Data entries:

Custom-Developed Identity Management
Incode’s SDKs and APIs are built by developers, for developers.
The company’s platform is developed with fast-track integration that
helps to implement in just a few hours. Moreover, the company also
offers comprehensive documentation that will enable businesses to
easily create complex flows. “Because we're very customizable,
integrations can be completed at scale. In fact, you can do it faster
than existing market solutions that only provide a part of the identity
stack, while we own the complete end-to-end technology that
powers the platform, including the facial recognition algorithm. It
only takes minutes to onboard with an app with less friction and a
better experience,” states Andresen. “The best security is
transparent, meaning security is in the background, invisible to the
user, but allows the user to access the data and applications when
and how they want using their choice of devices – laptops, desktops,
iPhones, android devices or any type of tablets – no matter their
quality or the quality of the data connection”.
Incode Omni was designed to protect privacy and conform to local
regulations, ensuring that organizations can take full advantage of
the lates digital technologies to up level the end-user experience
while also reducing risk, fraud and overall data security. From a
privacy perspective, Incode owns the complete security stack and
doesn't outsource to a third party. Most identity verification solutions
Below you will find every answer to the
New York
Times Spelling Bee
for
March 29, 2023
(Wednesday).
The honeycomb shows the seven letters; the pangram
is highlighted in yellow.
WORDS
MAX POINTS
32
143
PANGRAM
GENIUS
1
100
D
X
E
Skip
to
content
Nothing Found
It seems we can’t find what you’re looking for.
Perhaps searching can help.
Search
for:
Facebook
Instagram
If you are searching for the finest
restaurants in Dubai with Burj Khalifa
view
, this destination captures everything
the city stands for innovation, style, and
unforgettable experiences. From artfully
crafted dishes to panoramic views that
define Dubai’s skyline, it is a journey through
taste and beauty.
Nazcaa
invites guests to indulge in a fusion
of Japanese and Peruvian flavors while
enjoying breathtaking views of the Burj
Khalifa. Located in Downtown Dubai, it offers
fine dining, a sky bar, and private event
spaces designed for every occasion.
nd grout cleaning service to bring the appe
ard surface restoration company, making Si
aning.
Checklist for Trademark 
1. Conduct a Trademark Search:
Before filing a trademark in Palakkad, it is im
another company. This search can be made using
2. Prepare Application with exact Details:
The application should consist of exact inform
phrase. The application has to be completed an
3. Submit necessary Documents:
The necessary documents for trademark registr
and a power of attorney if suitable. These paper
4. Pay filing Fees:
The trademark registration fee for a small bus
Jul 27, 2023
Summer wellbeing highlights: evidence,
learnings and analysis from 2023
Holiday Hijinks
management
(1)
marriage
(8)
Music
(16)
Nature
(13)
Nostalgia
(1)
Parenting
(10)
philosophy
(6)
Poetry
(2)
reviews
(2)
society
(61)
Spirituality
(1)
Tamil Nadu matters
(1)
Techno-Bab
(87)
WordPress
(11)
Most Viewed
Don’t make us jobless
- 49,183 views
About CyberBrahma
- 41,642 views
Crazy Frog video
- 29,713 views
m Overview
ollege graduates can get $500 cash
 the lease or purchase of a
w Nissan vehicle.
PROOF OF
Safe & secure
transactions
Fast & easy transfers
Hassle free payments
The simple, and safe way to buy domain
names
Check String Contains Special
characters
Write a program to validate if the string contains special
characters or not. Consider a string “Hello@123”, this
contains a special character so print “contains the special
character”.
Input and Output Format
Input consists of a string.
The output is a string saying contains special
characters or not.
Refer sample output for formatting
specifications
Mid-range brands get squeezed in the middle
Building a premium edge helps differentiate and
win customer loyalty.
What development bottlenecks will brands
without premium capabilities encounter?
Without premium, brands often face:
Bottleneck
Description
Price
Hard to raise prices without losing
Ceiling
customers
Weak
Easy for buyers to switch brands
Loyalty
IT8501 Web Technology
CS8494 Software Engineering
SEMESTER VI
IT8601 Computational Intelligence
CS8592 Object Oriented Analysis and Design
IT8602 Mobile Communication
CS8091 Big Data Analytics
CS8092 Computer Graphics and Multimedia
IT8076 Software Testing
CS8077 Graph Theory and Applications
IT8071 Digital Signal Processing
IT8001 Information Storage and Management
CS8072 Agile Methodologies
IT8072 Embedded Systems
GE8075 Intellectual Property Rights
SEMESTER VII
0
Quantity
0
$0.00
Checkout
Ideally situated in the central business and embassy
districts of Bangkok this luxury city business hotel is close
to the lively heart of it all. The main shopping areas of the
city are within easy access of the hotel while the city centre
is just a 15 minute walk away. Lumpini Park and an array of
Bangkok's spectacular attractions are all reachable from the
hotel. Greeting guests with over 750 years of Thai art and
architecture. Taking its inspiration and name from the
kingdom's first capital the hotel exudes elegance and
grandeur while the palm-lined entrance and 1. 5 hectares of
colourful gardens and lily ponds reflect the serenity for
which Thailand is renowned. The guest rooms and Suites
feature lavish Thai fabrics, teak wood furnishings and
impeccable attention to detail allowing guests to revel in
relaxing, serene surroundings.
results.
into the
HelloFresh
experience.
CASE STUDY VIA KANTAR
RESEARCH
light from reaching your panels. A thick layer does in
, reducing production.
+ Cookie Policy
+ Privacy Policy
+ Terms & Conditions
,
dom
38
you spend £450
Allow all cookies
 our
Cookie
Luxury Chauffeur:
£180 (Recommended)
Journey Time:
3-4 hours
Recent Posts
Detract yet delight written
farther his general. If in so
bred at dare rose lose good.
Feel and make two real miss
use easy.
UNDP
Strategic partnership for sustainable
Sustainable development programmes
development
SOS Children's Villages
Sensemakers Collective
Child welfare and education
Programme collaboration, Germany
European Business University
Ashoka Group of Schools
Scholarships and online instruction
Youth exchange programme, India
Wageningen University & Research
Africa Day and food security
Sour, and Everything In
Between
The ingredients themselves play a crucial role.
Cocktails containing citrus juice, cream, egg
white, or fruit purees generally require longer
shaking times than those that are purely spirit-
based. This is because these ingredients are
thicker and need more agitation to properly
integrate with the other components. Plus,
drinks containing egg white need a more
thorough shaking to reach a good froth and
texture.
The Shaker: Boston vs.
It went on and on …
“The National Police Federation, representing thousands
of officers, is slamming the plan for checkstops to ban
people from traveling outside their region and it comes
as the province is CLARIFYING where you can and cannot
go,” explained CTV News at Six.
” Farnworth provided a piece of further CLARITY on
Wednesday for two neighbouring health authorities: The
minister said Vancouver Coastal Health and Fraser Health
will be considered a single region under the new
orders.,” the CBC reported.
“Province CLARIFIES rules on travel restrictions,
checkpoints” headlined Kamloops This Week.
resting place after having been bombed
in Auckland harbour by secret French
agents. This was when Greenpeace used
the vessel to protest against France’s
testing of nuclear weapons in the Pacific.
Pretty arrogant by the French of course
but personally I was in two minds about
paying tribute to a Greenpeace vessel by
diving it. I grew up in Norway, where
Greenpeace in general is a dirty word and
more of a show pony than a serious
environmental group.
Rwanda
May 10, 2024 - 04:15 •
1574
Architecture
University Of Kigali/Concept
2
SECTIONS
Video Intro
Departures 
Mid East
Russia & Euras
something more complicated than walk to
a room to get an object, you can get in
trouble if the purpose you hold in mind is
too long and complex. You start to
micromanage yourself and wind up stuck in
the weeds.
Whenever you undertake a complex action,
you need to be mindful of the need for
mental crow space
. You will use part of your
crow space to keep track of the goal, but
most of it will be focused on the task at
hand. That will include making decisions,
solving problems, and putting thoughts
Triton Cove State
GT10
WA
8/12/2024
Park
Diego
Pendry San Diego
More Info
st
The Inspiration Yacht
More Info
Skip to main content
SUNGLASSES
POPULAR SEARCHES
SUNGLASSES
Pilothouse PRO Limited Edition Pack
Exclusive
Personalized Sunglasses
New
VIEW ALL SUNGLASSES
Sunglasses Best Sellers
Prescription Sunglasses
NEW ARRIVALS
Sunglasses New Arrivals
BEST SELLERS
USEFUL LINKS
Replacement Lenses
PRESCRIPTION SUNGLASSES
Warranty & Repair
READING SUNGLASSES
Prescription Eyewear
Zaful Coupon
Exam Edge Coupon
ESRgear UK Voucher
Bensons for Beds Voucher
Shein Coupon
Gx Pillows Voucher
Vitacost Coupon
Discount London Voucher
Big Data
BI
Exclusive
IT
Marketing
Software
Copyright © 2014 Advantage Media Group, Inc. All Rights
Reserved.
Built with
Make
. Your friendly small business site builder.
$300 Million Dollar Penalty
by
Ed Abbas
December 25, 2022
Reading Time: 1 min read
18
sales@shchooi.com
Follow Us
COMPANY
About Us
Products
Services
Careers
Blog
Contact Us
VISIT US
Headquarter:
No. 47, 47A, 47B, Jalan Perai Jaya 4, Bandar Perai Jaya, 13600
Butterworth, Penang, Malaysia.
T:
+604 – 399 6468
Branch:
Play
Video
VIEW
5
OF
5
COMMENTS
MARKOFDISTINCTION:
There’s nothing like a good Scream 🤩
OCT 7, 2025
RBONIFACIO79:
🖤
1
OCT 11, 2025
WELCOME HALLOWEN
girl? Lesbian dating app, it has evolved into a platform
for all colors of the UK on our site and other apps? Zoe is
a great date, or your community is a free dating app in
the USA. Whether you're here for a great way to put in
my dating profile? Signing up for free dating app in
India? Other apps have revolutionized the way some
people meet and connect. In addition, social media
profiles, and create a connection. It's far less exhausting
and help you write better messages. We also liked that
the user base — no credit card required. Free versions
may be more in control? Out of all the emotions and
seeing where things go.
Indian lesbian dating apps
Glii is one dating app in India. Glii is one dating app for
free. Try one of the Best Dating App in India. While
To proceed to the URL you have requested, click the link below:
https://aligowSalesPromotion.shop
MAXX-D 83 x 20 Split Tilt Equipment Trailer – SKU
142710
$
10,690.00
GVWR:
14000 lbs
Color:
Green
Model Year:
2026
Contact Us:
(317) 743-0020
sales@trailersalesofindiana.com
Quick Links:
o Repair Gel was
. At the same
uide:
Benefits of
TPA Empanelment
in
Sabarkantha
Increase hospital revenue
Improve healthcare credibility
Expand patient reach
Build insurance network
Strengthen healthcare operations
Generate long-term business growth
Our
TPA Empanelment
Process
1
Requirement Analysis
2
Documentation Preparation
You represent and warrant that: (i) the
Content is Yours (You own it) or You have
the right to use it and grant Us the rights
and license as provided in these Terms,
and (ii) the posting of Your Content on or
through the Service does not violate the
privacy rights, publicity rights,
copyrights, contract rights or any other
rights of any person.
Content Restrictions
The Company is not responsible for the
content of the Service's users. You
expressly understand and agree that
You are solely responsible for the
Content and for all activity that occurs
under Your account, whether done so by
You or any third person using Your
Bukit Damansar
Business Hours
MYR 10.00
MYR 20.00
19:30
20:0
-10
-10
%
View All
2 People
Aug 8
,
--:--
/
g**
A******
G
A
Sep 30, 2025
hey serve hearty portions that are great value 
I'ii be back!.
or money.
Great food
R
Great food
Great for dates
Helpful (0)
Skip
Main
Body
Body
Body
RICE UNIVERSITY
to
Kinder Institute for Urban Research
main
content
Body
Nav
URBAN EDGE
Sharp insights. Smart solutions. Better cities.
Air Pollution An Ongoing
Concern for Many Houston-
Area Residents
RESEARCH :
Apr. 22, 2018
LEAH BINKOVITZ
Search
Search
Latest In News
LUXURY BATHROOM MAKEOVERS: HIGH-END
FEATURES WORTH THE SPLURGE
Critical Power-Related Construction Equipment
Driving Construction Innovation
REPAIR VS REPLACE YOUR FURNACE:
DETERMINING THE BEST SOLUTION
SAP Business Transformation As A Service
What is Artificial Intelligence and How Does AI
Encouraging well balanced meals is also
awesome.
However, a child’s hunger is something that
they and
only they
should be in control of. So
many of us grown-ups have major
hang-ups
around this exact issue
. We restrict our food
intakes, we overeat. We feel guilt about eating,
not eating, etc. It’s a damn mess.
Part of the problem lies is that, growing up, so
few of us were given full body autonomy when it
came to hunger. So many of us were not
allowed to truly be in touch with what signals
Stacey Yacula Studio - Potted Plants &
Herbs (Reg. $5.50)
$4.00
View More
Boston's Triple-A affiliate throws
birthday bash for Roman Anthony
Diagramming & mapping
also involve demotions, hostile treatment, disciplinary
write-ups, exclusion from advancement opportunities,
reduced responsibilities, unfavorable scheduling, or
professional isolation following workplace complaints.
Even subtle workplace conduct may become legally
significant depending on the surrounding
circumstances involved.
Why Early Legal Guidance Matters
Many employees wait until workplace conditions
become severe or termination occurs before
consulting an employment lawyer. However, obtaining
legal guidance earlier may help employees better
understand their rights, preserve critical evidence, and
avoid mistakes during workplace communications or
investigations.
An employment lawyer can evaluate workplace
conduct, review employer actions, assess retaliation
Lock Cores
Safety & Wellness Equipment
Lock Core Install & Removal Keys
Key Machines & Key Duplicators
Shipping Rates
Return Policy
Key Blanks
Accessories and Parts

:: Exercise ::
Taking the entries above, restate exactly those lines that fall between the line with "Hassle free payments" and the line with "win customer loyalty.", keeping both of those lines too.

:: Your response ::
Hassle free payments
The simple, and safe way to buy domain
names
Check String Contains Special
characters
Write a program to validate if the string contains special
characters or not. Consider a string “Hello@123”, this
contains a special character so print “contains the special
character”.
Input and Output Format
Input consists of a string.
The output is a string saying contains special
characters or not.
Refer sample output for formatting
specifications
Mid-range brands get squeezed in the middle
Building a premium edge helps differentiate and
win customer loyalty.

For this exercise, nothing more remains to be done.